Alcune settimane fa. Adesso mi trovo in Estonia, a Tallin. È meglio che parli io perché la nostra coordinatrice, Elena Popova, si trova in Russia e ha già subito un arresto all’inizio di marzo mentre distribuiva volantini che incitavano le madri a non mandare i propri figli in guerra.

Che ne è di coloro che vengono arrestati per aver protestato contro la guerra?

Elena è stata rilasciata un paio di giorni dopo l’arresto ma subisce continue perquisizioni nel suo appartamento, spesso nelle prime ore del mattino. La polizia le ha sequestrato computer e telefoni cellulari per impedirle di svolgere il suo lavoro di attivista. Molti altri vengono trattenuti nelle stazioni di polizia anche per 10-15 giorni, e sono costretti a pagare multe salate.

State facendo qualcosa per difendere gli arrestati?

Si sono costituiti gruppi di avvocati che si battono contro le limitazioni alla libertà di espressione. Difendono i diritti di chi viene portato in caserma e schedato e degli studenti che dopo l’arresto vengono espulsi dalle università.

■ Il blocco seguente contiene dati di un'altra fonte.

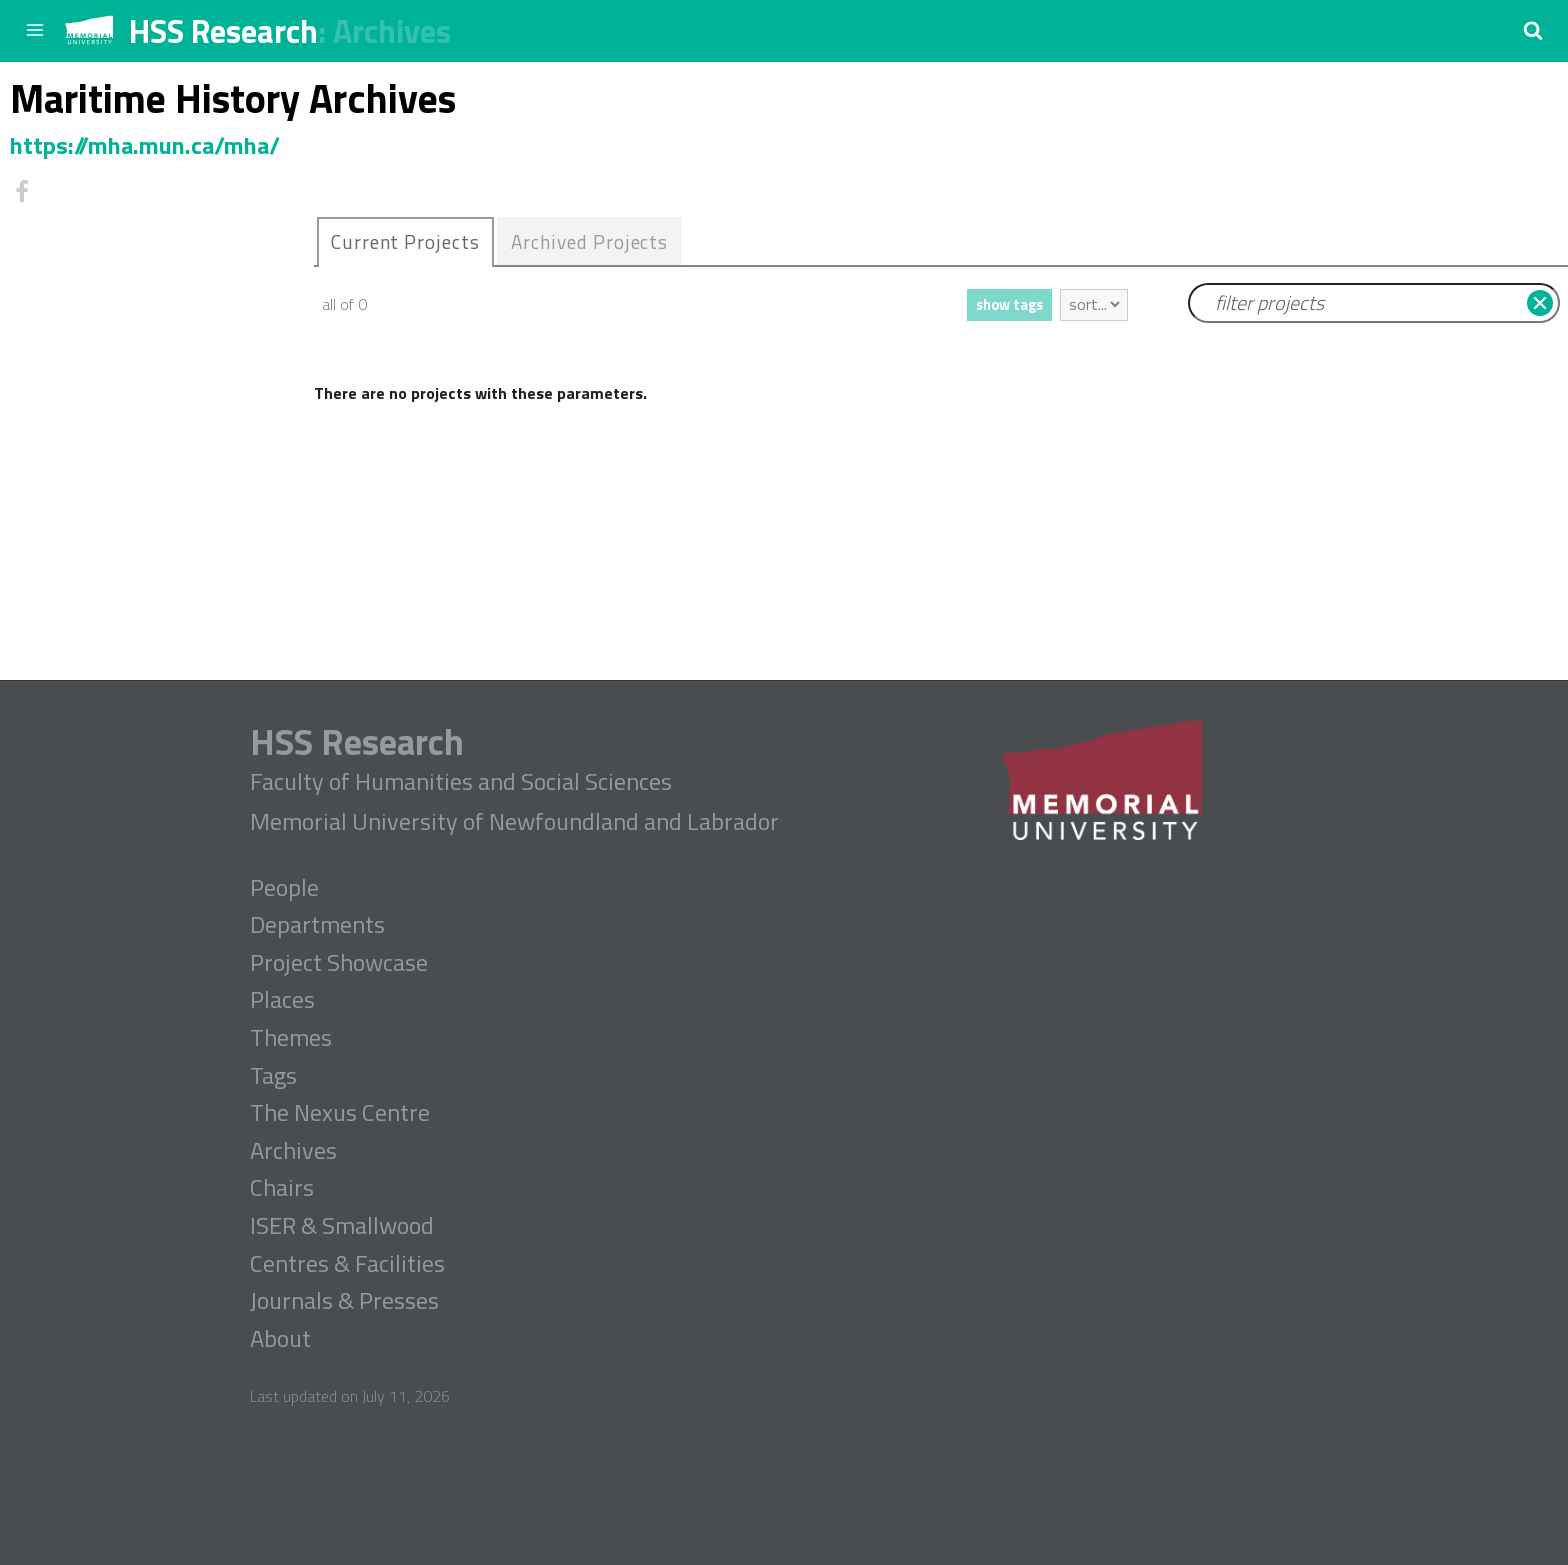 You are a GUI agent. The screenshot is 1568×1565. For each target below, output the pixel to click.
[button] (1533, 30)
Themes (291, 1038)
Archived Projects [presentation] (589, 241)
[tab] (405, 242)
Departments (317, 925)
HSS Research (223, 31)
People (284, 888)
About (280, 1339)
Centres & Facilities (347, 1264)
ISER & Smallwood (342, 1226)
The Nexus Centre (340, 1113)
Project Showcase (339, 963)
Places (282, 1000)
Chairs (282, 1188)
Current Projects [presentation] (405, 241)
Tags (273, 1076)
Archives (392, 31)
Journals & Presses (344, 1301)
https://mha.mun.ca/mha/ (145, 145) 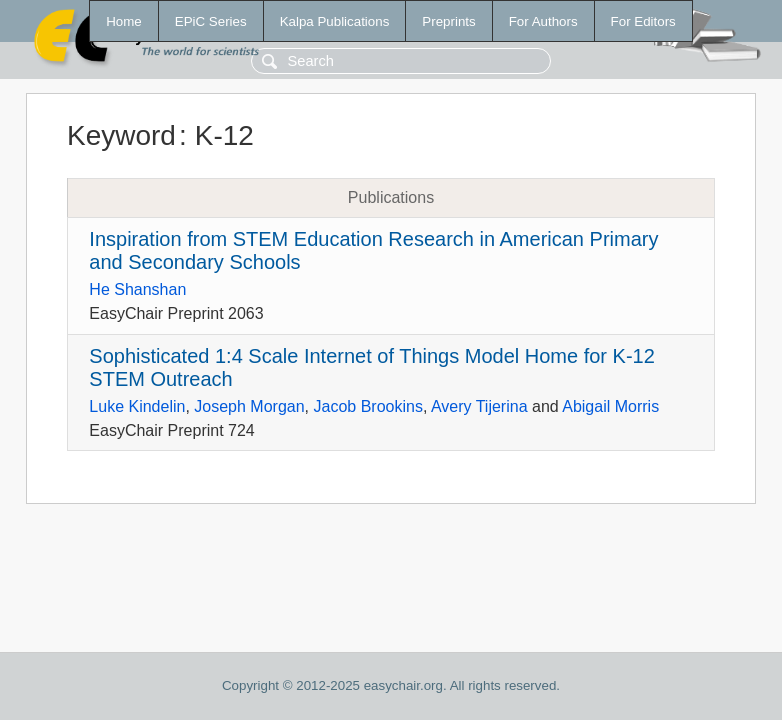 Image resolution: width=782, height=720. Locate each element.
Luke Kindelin (137, 406)
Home (124, 21)
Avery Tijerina (479, 406)
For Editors (643, 21)
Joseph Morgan (249, 406)
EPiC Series (211, 21)
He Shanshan (137, 289)
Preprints (448, 21)
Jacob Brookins (367, 406)
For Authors (543, 21)
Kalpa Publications (335, 21)
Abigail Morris (610, 406)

Siete a conoscenza di proteste o di atti di diserzione nell’esercito russo?

Stiamo lavorando a un rapporto dettagliato che documenta numerosi casi di diserzione all’interno delle forze armate del nostro Paese. Ma non è semplice raccogliere informazioni perché il clima di intimidazione è sempre più pesante. Ai soldati è proibito l’uso di cellulari con connessione a internet. A molti di loro non è mai stato detto chiaramente che li avrebbero mandati a combattere in Ucraina e sono stati costretti a partire per il fronte con la minaccia di essere condannati ad anni di carcere per diserzione, o persino di essere ammazzati. Inoltre il ministero della Difesa di Mosca nasconde qualsiasi informazione relativa alle truppe e da anni vige il divieto assoluto di informare sulle perdite all’interno dell’esercito russo.

Siete in contatto con i pacifisti ucraini?

Ora più che mai siamo al fianco degli amici ucraini e continueremo a combattere insieme questa battaglia per la pace perché siamo convinti che sia l’unica strada percorribile.